Crew of Civil War Submarine Found
By BRUCE SMITH, AP
CHARLESTON,
S.C. (AP), Archaeologists dug beneath a football stadium for a month and found the remains
of 27 Confederate soldiers, including four thought to be the first crew members on the
Hunley, the first submarine to sink an enemy war ship. ``The mission is
accomplished,'' state Sen. Glenn McConnell said Tuesday. ``We have the Hunley crew.''
The Hunley, a submarine made of old locomotive boilers and operated by
hand cranks, made history in February 1864, when it sank the Union blockade ship
Housatonic.
It never returned, sinking with its nine-man crew. The ship was found a
few miles of the South Carolina shore in 1995 and is scheduled to be raised in 2001.
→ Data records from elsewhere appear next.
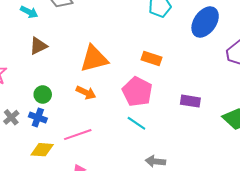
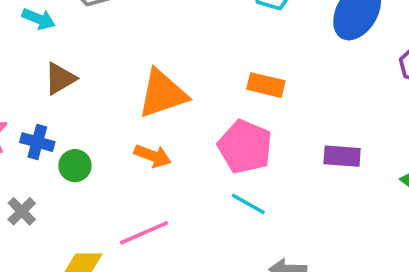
blue cross: (38, 117) -> (37, 142), moved

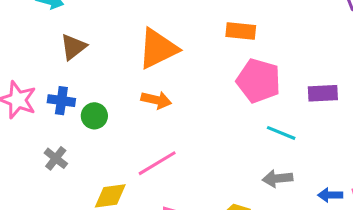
pink pentagon: (245, 147) -> (259, 81), moved
purple rectangle: (342, 156) -> (323, 93), moved
cyan line: (248, 204) -> (281, 133), moved

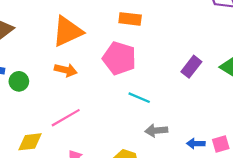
pink pentagon: (259, 81) -> (119, 58), moved
purple rectangle: (323, 93) -> (191, 67), turned -50
cyan line: (281, 133) -> (139, 98), moved

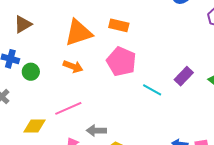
orange rectangle: (130, 19) -> (119, 25), moved
cyan line: (139, 98) -> (152, 90), moved
gray arrow: (156, 130) -> (96, 131), moved

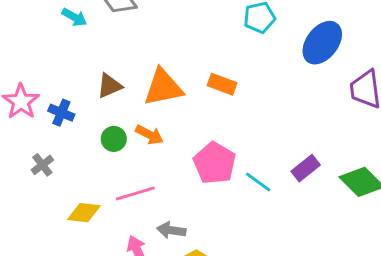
brown triangle: (23, 24) -> (110, 86), moved
pink pentagon: (121, 62) -> (215, 163), moved
green circle: (31, 72) -> (114, 139), moved

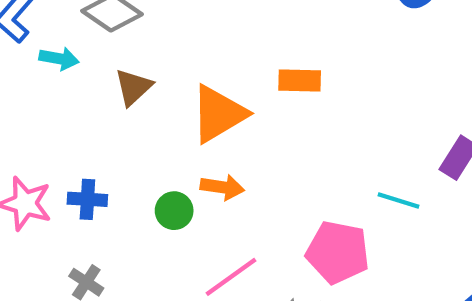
brown triangle: (110, 86) -> (133, 87), moved
pink pentagon: (215, 163) -> (338, 252), moved

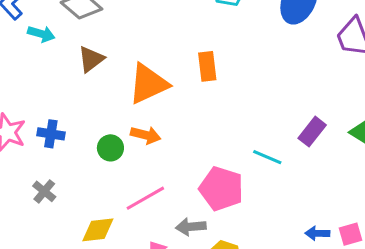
orange rectangle: (300, 80) -> (207, 66), turned 76

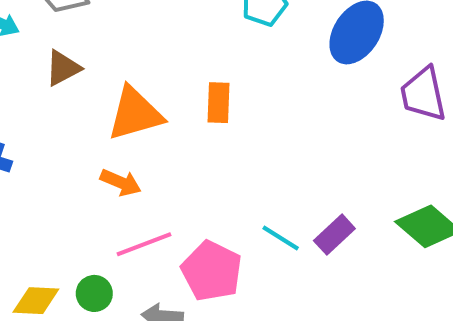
purple rectangle: (312, 132) -> (334, 235), moved
green circle: (110, 148) -> (94, 293), moved
pink line: (145, 198) -> (144, 244), moved

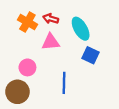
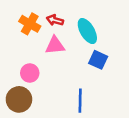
blue line: (64, 83) -> (80, 101), moved

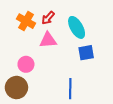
red arrow: (55, 20) -> (48, 18), turned -64
blue square: (98, 60) -> (86, 53), turned -35

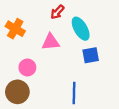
red arrow: (48, 18) -> (57, 12), moved
orange cross: (26, 21) -> (15, 29), moved

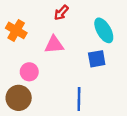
cyan ellipse: (81, 29) -> (104, 30), moved

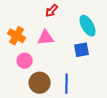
orange cross: (16, 30) -> (17, 36), moved
brown circle: (19, 98) -> (40, 83), moved

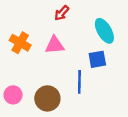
pink circle: (25, 61) -> (13, 95), moved
blue line: (67, 84) -> (79, 82), moved

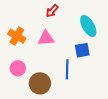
pink circle: (13, 95) -> (18, 68), moved

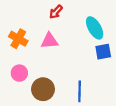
blue square: (82, 50) -> (103, 52), moved
blue line: (67, 69) -> (80, 91), moved

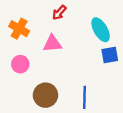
orange cross: (18, 39) -> (19, 29), moved
pink circle: (19, 73) -> (20, 64), moved

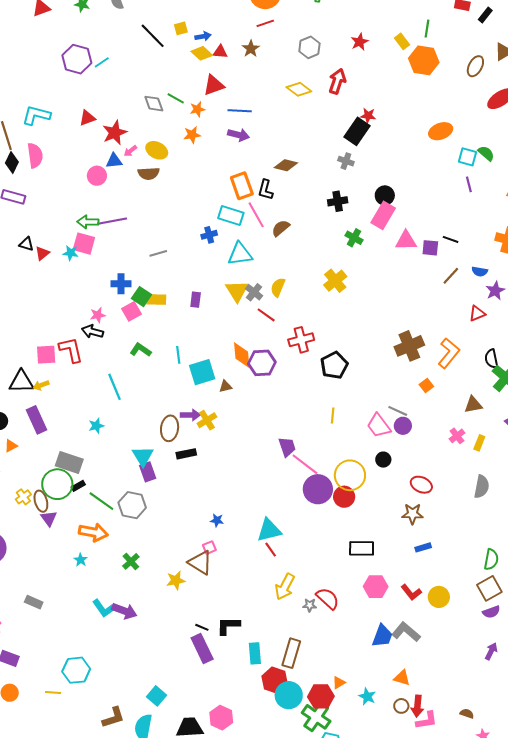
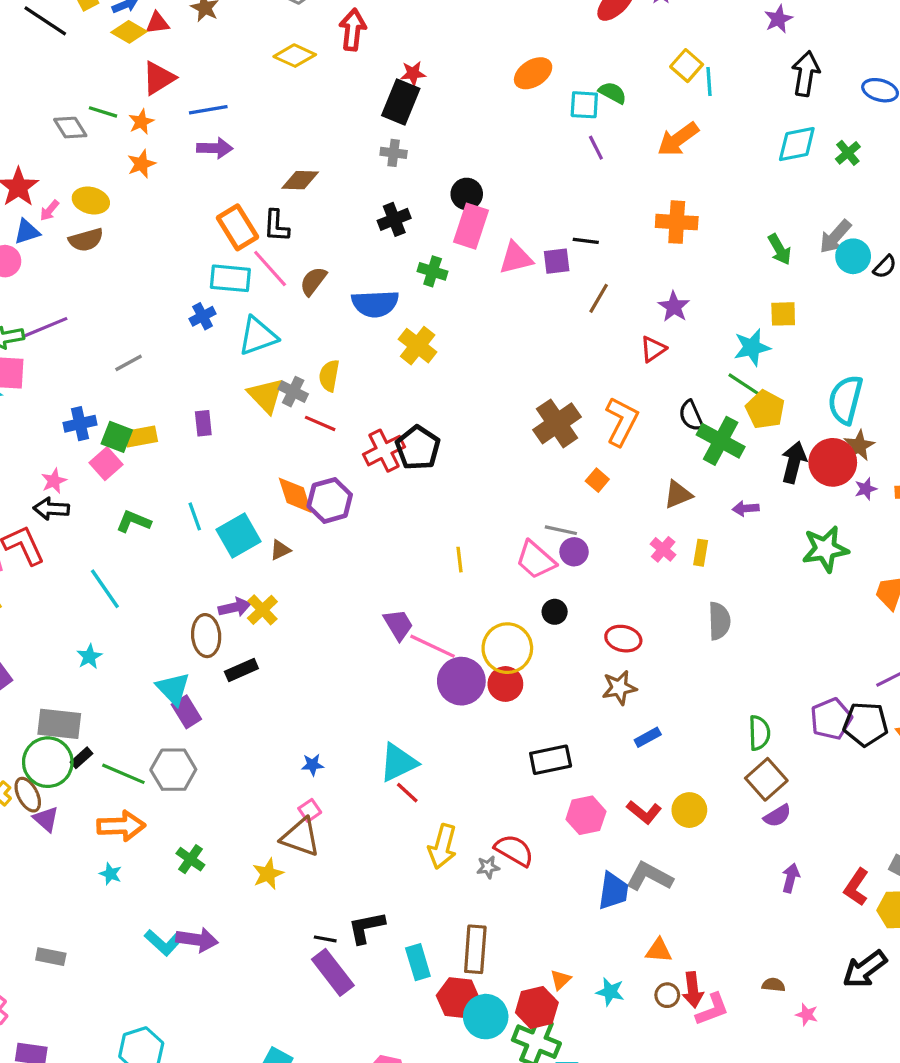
blue semicircle: (480, 271) -> (375, 304), moved, size x1.8
black pentagon: (334, 365) -> (418, 448), moved

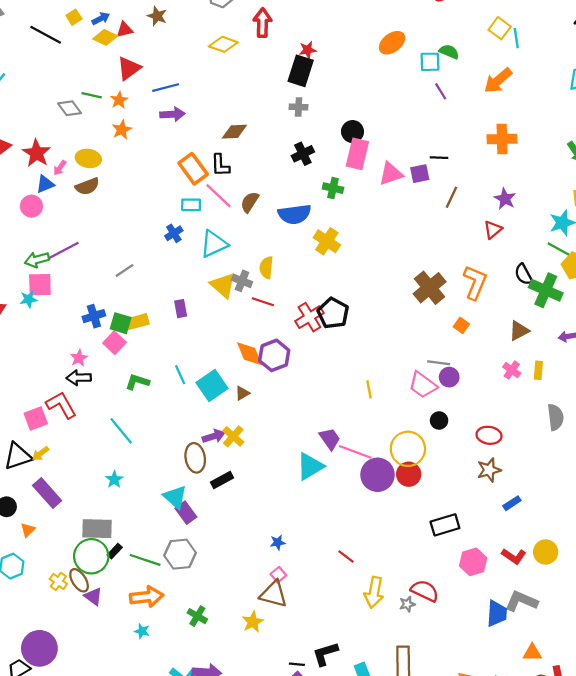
cyan rectangle: (230, 278) -> (191, 205), size x0.7
cyan triangle: (398, 763) -> (310, 466), moved

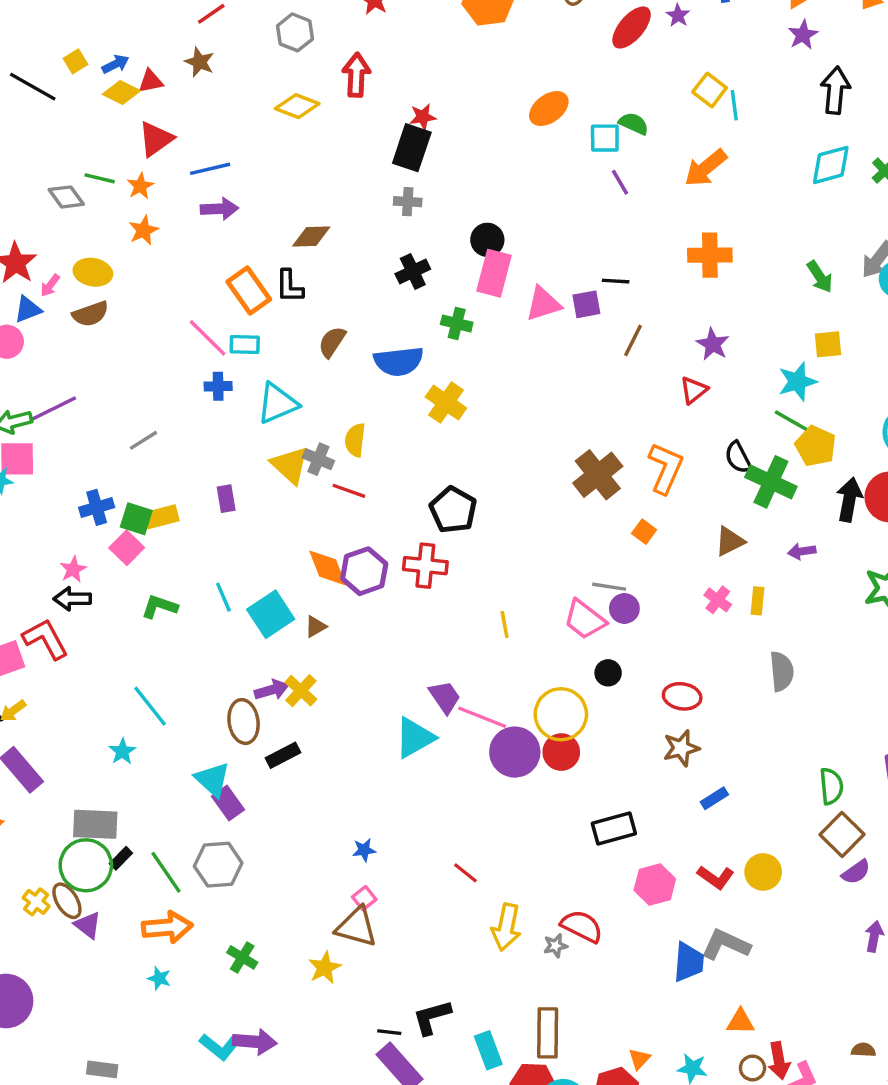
pink line: (218, 196) -> (208, 338), moved
blue cross: (174, 233) -> (218, 386), turned 30
red cross: (309, 317) -> (425, 566), moved, turned 36
cyan line: (121, 431) -> (150, 706), moved
green line: (145, 560) -> (166, 872), turned 36

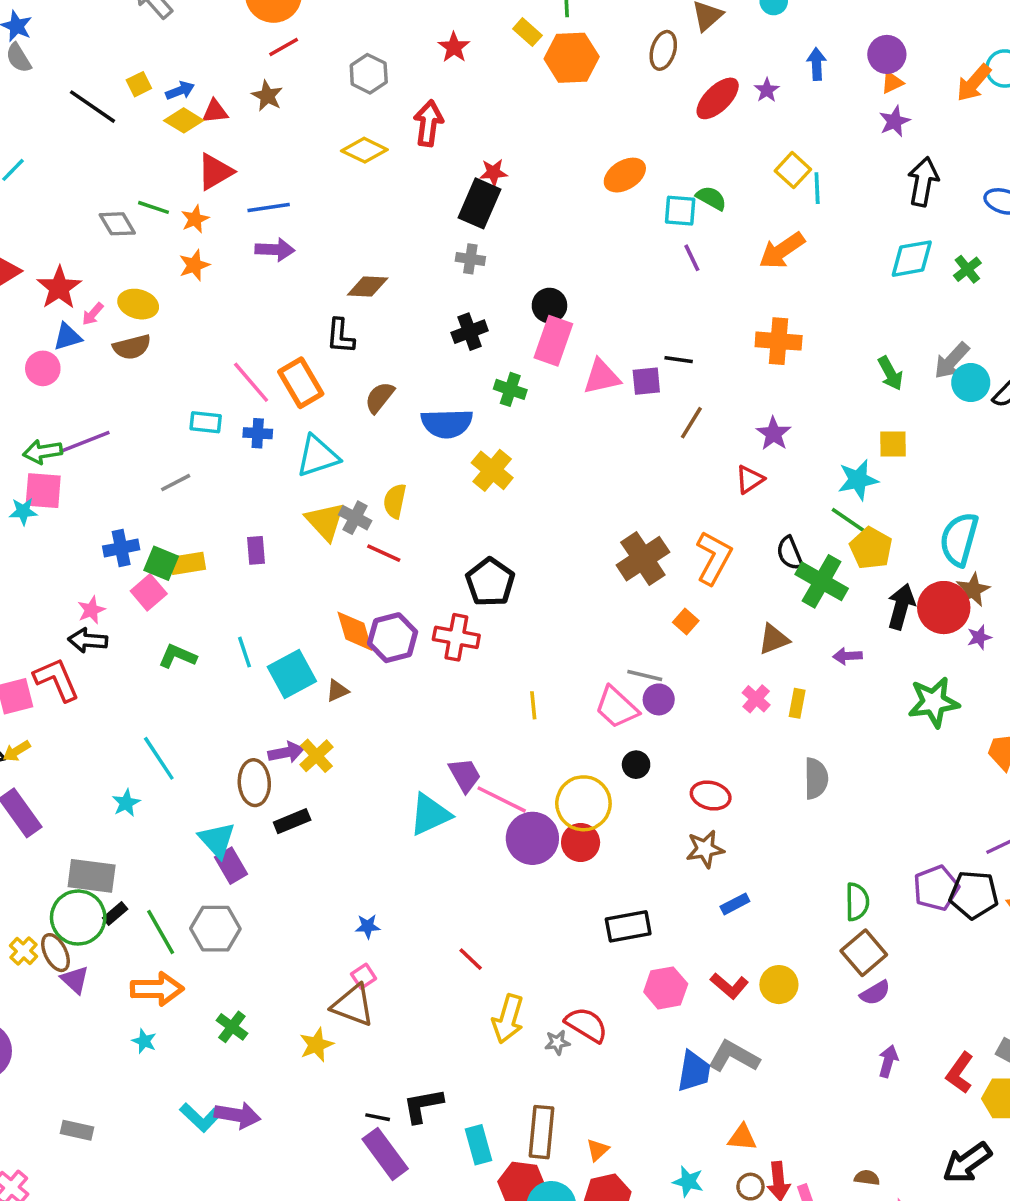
orange rectangle: (249, 291) -> (301, 383), moved
cyan rectangle: (245, 344) -> (206, 422), moved
orange triangle: (639, 1059) -> (598, 1150), moved

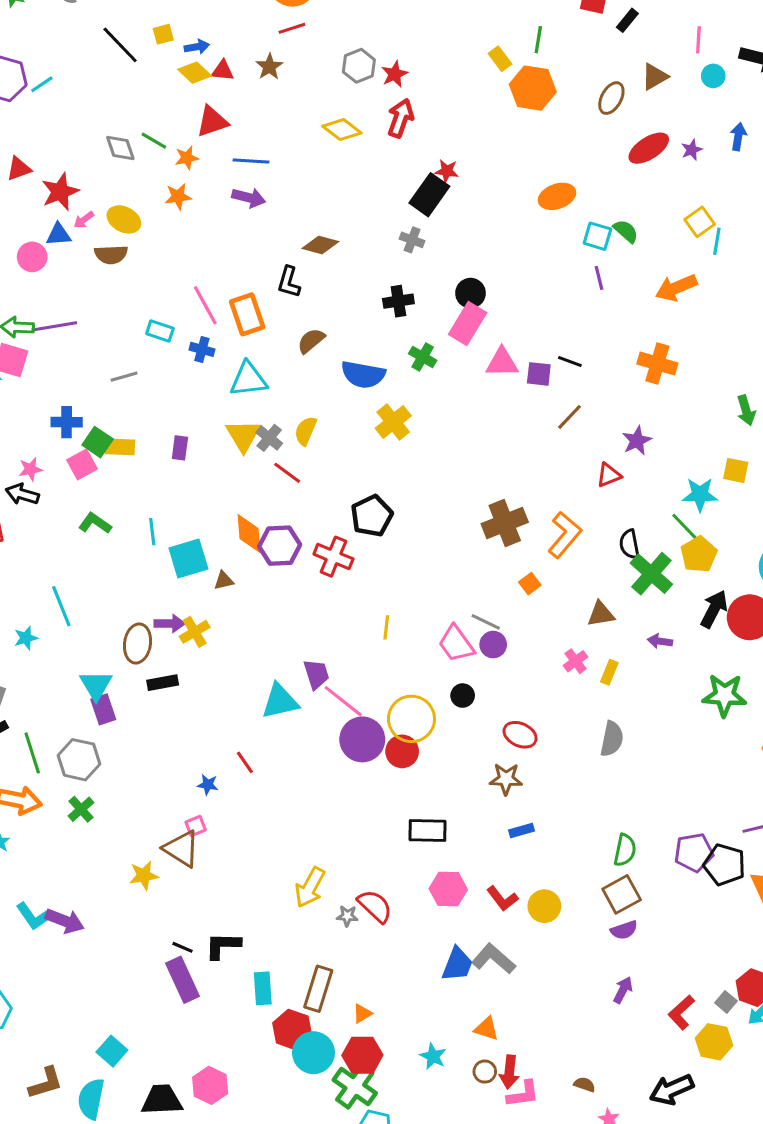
red star: (454, 47) -> (395, 74), moved
red line: (471, 959) -> (245, 762), moved
green cross: (232, 1027) -> (81, 809), moved

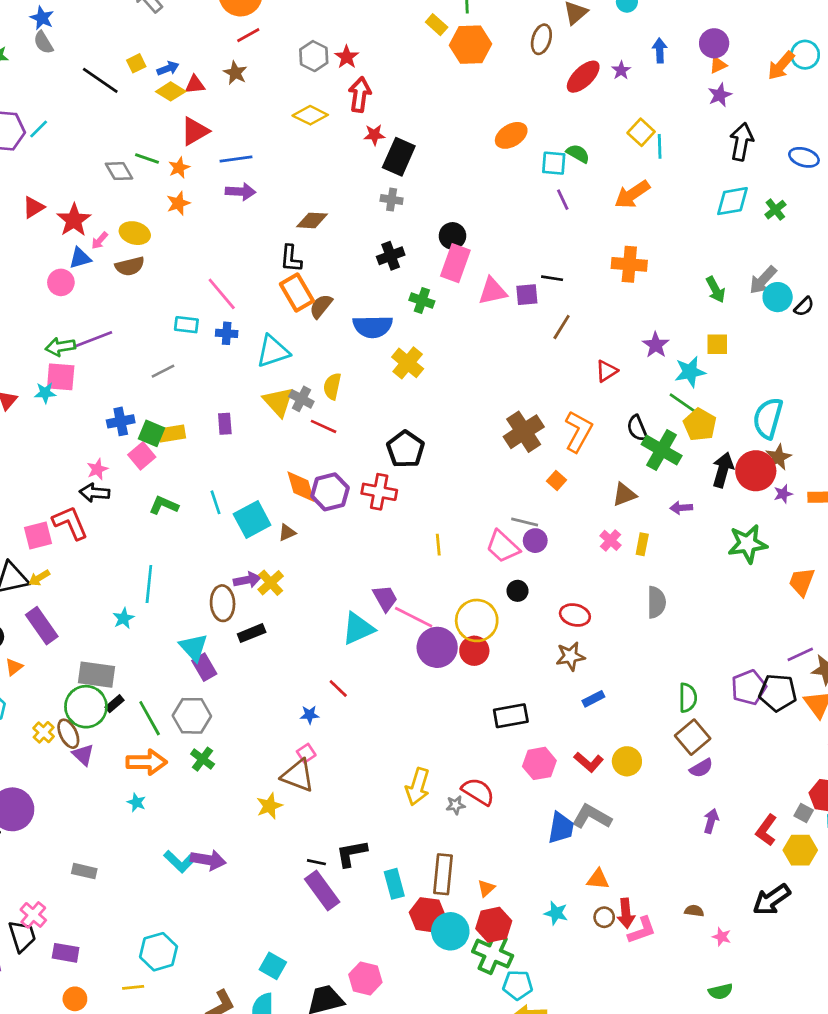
red star: (447, 171) -> (374, 135), moved
orange rectangle: (247, 314) -> (297, 292), moved
purple star: (637, 441) -> (656, 345), moved
cyan line: (61, 606) -> (149, 584), turned 39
Its original crew of five was lost in 1863, when the sub sank at its
moorings. They were buried in a sailors' cemetery, but because of a clerical error, their
headstones were removed and their remains were left behind.
In 1947, The Citadel's Memorial Stadium, later renamed Johnson Hagood
Stadium, was built on the site.
Last month, archaeologists and volunteers began working 12-hour days to
recover the remains from 5 feet under the stands and a room used by a school booster club.
At times they had to dig by hand, out of fear that tools would damage the brittle remains.
Jon Leader, deputy state archaeologist, said the remains of four Hunley crewmen
were found in oversized coffins. The bodies, bloated after the victims drowned, had to be
dismembered to remove them from the narrow submarine.
It was gruesome work, he said, probably accomplished with hatchets or
knives. The remains were found in coffins placed one on top of the other, he said.
``I don't think there is any question that what we have here ... are the
remains of the first crew of the H.L. Hunley,'' he said. The whereabouts of the
remains of a fifth crewman is still a puzzle.
Six years ago, 13 Confederate dead were found under the stadium parking
lot. Some of them may be members of the Hunley's second crew, who also died aboard the sub
before its successful mission. The original Hunley crew will be reinterred next
spring following a period military procession through Charleston's historic district,
McConnell said. A similar procession was featured in the TNT cable network movie ``The
Hunley,'' which premiered this month.